Records contained in a dataset
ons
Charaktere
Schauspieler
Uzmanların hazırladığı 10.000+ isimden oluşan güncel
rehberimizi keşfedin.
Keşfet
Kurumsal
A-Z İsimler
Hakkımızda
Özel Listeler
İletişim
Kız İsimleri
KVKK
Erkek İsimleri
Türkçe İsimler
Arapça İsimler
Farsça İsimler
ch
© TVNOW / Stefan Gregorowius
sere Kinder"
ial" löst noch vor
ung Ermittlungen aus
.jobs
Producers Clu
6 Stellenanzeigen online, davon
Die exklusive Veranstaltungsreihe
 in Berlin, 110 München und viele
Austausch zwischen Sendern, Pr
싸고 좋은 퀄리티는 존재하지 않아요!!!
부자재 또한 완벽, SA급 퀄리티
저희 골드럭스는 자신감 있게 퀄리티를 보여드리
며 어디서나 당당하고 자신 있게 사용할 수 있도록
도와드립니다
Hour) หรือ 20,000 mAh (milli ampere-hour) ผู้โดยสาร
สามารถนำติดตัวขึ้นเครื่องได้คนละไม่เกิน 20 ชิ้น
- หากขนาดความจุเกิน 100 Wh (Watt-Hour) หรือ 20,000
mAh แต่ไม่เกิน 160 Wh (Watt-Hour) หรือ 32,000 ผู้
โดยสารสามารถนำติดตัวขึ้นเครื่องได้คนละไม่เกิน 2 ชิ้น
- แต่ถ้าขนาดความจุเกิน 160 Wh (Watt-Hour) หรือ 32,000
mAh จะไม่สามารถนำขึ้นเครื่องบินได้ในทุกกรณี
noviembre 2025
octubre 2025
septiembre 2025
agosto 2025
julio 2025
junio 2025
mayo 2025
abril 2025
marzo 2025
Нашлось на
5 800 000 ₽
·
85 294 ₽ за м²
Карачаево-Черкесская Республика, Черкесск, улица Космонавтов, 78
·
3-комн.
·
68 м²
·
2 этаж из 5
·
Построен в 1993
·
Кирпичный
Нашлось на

> **Your task**
Please set down each of the entries above exactly as given.

> **Exercise answer**
ons
Charaktere
Schauspieler
Uzmanların hazırladığı 10.000+ isimden oluşan güncel
rehberimizi keşfedin.
Keşfet
Kurumsal
A-Z İsimler
Hakkımızda
Özel Listeler
İletişim
Kız İsimleri
KVKK
Erkek İsimleri
Türkçe İsimler
Arapça İsimler
Farsça İsimler
ch
© TVNOW / Stefan Gregorowius
sere Kinder"
ial" löst noch vor
ung Ermittlungen aus
.jobs
Producers Clu
6 Stellenanzeigen online, davon
Die exklusive Veranstaltungsreihe
 in Berlin, 110 München und viele
Austausch zwischen Sendern, Pr
싸고 좋은 퀄리티는 존재하지 않아요!!!
부자재 또한 완벽, SA급 퀄리티
저희 골드럭스는 자신감 있게 퀄리티를 보여드리
며 어디서나 당당하고 자신 있게 사용할 수 있도록
도와드립니다
Hour) หรือ 20,000 mAh (milli ampere-hour) ผู้โดยสาร
สามารถนำติดตัวขึ้นเครื่องได้คนละไม่เกิน 20 ชิ้น
- หากขนาดความจุเกิน 100 Wh (Watt-Hour) หรือ 20,000
mAh แต่ไม่เกิน 160 Wh (Watt-Hour) หรือ 32,000 ผู้
โดยสารสามารถนำติดตัวขึ้นเครื่องได้คนละไม่เกิน 2 ชิ้น
- แต่ถ้าขนาดความจุเกิน 160 Wh (Watt-Hour) หรือ 32,000
mAh จะไม่สามารถนำขึ้นเครื่องบินได้ในทุกกรณี
noviembre 2025
octubre 2025
septiembre 2025
agosto 2025
julio 2025
junio 2025
mayo 2025
abril 2025
marzo 2025
Нашлось на
5 800 000 ₽
·
85 294 ₽ за м²
Карачаево-Черкесская Республика, Черкесск, улица Космонавтов, 78
·
3-комн.
·
68 м²
·
2 этаж из 5
·
Построен в 1993
·
Кирпичный
Нашлось на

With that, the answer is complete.